== Exercise prompt ==
Locate all lines in the data below that hold "фрагментов" and show them.

== Dataset extract ==
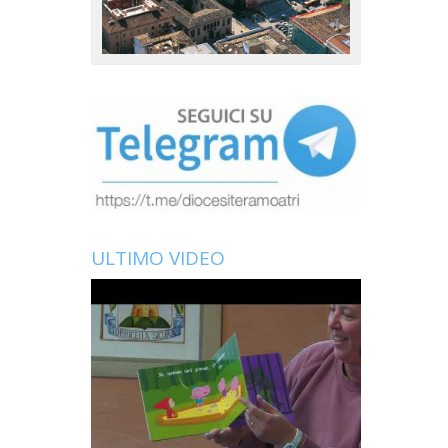
ULTIMO VIDEO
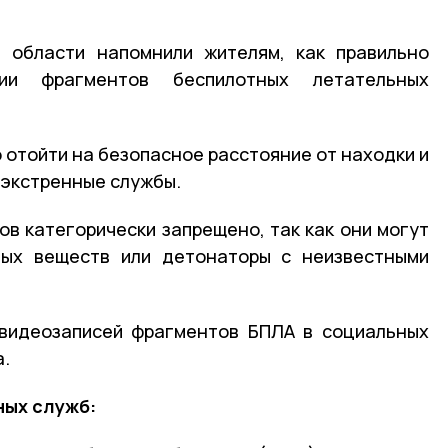
й области напомнили жителям, как правильно
ии фрагментов беспилотных летательных
 отойти на безопасное расстояние от находки и
 экстренные службы.
ов категорически запрещено, так как они могут
тых веществ или детонаторы с неизвестными
 видеозаписей фрагментов БПЛА в социальных
а.
ных служб:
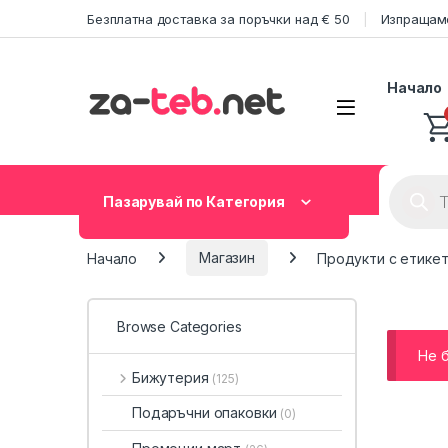
Skip to navigation
Skip to content
Безплатна доставка за поръчки над € 50
Изпращаме
Начало
Product
Пазарувай по Категория
Начало
Магазин
Продукти с етике
Browse Categories
Не 
Бижутерия
(125)
Подаръчни опаковки
(0)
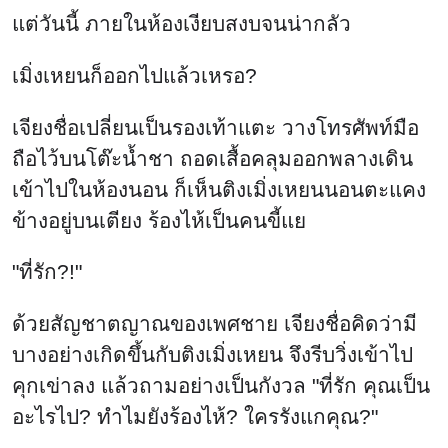
แต่วันนี้ ภายในห้องเงียบสงบจนน่ากลัว
เมิ่งเหยนก็ออกไปแล้วเหรอ?
เจียงชื่อเปลี่ยนเป็นรองเท้าแตะ วางโทรศัพท์มือ
ถือไว้บนโต๊ะน้ำชา ถอดเสื้อคลุมออกพลางเดิน
เข้าไปในห้องนอน ก็เห็นติงเมิ่งเหยนนอนตะแคง
ข้างอยู่บนเตียง ร้องไห้เป็นคนขี้แย
"ที่รัก?!"
ด้วยสัญชาตญาณของเพศชาย เจียงชื่อคิดว่ามี
บางอย่างเกิดขึ้นกับติงเมิ่งเหยน จึงรีบวิ่งเข้าไป
คุกเข่าลง แล้วถามอย่างเป็นกังวล "ที่รัก คุณเป็น
อะไรไป? ทำไมยังร้องไห้? ใครรังแกคุณ?"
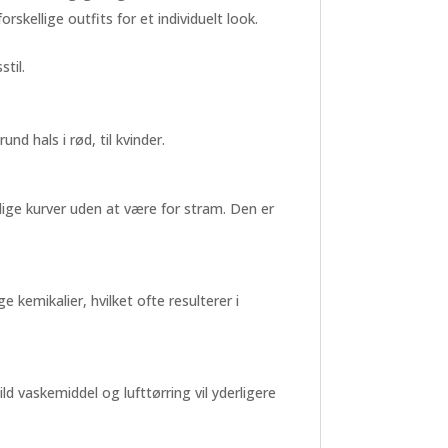
skellige outfits for et individuelt look.
til.
d hals i rød, til kvinder.
lige kurver uden at være for stram. Den er
 kemikalier, hvilket ofte resulterer i
d vaskemiddel og lufttørring vil yderligere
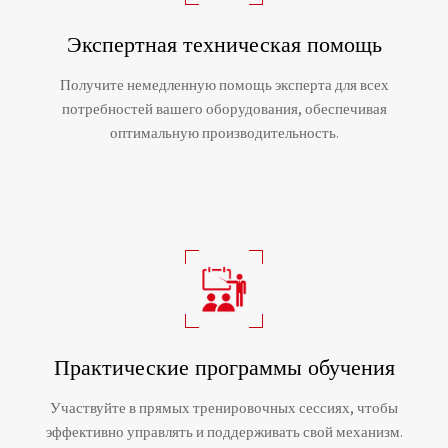
Экспертная техническая помощь
Получите немедленную помощь эксперта для всех
потребностей вашего оборудования, обеспечивая
оптимальную производительность.
Практические программы обучения
Участвуйте в прямых тренировочных сессиях, чтобы
эффективно управлять и поддерживать свой механизм.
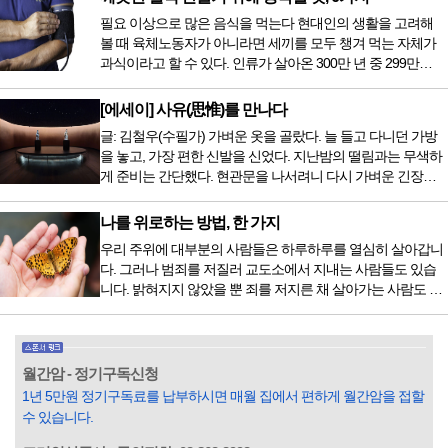
자 치료를 받기 위해서는 일본이나 독일 등 중입자 치료기가
필요 이상으로 많은 음식을 먹는다 현대인의 생활을 고려해
있는 나라에 가서 힘들게 치료받았지만 얼마 전 국내 도입 후
볼 때 육체노동자가 아니라면 세끼를 모두 챙겨 먹는 자체가
전립선암 환자를 시작으로 중입자 치료기가 가동되었습니다.
과식이라고 할 수 있다. 인류가 살아온 300만 년 중 299만
치료 범위가 한정되어 모든 암 환자가 중입자 치료를 받을 수
9950년이 공복과 기아의 역사였는데 현대 들어서 아침, 점심,
는 없지만 치료...
저녁을 습관적으로 음식을 섭취한다. 게다가 밤늦은 시간까지
[에세이] 사유(思惟)를 만나다
음식을 먹거나, 아침에 식욕이 없는데도 ‘아침을 먹어야 하루
글: 김철우(수필가) 가벼운 옷을 골랐다. 늘 들고 다니던 가방
가 활기차다’라는 이야기에 사로잡혀 억지로 먹는 경우가 많
을 놓고, 가장 편한 신발을 신었다. 지난밤의 떨림과는 무색하
다. 식욕이 없다는 느낌은 본능이 보내는 신호다. 즉 먹어도 소
게 준비는 간단했다. 현관문을 나서려니 다시 가벼운 긴장감
화할 힘이 없다거나 더 이상 먹으면 혈액 안에 잉여물...
이 몰려왔다. 얼마나 보고 싶었던 전시였던가. 연극 무대의 첫
막이 열리기 전. 그 특유의 무대 냄새를 맡았을 때의 긴장감 같
나를 위로하는 방법, 한 가지
은 것이었다. 두 금동 미륵 반가사유상을 만나러 가는 길은 그
우리 주위에 대부분의 사람들은 하루하루를 열심히 살아갑니
렇게 시작됐다. 두 반가사유상을 알게 된 것은 몇 해 전이었다.
다. 그러나 범죄를 저질러 교도소에서 지내는 사람들도 있습
잡지의 발행인으로 독자에게 선보일 좋은 콘텐츠를 고민하던
니다. 밝혀지지 않았을 뿐 죄를 저지른 채 살아가는 사람도 있
중 우리 문화재를 하나씩 소개하고자...
을 것입니다. 우리나라 통계청 자료에서는 전체 인구의 3% 정
도가 범죄를 저지르며 교도소를 간다고 합니다. 즉 100명 중에
3명 정도가 나쁜 짓을 계속하면서 97명에게 크게 작게 피해를
입힌다는 것입니다. 미꾸라지 한 마리가 시냇물을 흐린다는
월간암 - 정기구독신청
옛말이 그저 허투루 생기지는 않은 듯합니다. 대부분의 사람
1년 5만원 정기구독료를 납부하시면 매월 집에서 편하게 월간암을 접할
들은 열심히 살아갑니다. 그렇다고 97%의 사람들이 모두 착
수 있습니다.
한...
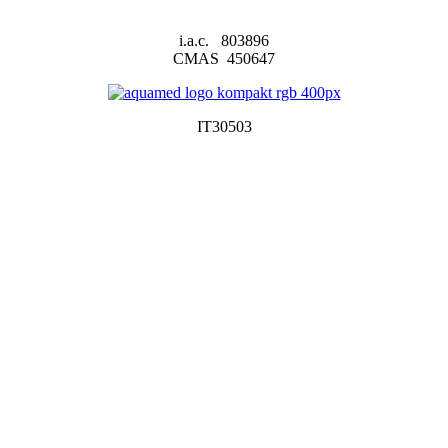
i.a.c. 803896
CMAS 450647
IT30503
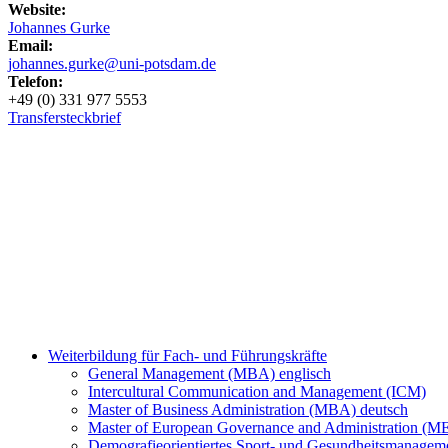
Website:
Johannes Gurke
Email:
johannes.gurke@uni-potsdam.de
Telefon:
+49 (0) 331 977 5553
Transfersteckbrief
Weiterbildung für Fach- und Führungskräfte
General Management (MBA) englisch
Intercultural Communication and Management (ICM)
Master of Business Administration (MBA) deutsch
Master of European Governance and Administration (
Demografieorientiertes Sport- und Gesundheitsmanag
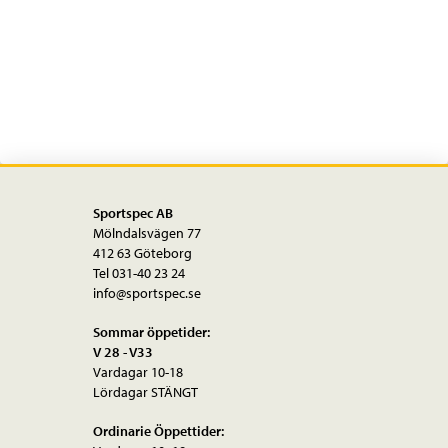
Sportspec AB
Mölndalsvägen 77
412 63 Göteborg
Tel 031-40 23 24
info@sportspec.se
Sommar öppetider:
V 28 - V33
Vardagar 10-18
Lördagar STÄNGT
Ordinarie Öppettider:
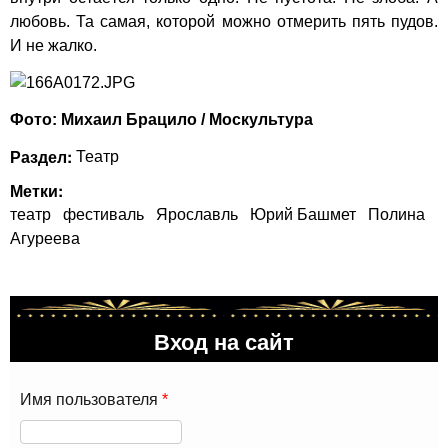
любовь. Та самая, которой можно отмерить пять пудов.
И не жалко.
Фото: Михаил Брацило / Москультура
Раздел:
Театр
Метки:
театр
фестиваль
Ярославль
Юрий Башмет
Полина
Агуреева
Вход на сайт
Имя пользователя
*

== Output ==
ии фрагментов беспилотных летательных
 видеозаписей фрагментов БПЛА в социальных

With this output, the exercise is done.